» Brief:
Would you please copy the part of the material below that opens with the line containing "greatness and villages that still" and closes with the line containing "fragments of civilization: remains"? Copy it exactly, and only it.

» Exercise input:

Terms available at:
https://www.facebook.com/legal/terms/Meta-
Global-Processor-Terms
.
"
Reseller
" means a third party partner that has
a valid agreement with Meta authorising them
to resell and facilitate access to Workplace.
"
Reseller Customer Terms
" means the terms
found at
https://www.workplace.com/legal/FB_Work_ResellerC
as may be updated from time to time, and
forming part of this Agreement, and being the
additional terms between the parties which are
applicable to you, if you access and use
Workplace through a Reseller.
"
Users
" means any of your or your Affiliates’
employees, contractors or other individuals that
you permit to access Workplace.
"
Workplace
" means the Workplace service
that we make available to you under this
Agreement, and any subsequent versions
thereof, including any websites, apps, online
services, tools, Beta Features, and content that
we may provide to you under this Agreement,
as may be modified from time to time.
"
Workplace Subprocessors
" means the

* * *

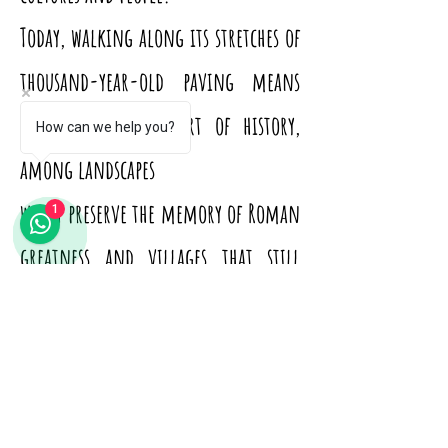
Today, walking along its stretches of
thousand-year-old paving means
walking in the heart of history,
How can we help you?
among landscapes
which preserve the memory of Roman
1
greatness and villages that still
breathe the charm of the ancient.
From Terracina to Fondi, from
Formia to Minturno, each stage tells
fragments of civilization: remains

* * *

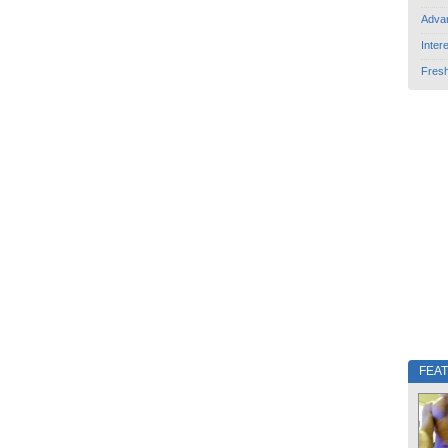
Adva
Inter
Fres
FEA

» Answer to this exercise:
greatness and villages that still
breathe the charm of the ancient.
From Terracina to Fondi, from
Formia to Minturno, each stage tells
fragments of civilization: remains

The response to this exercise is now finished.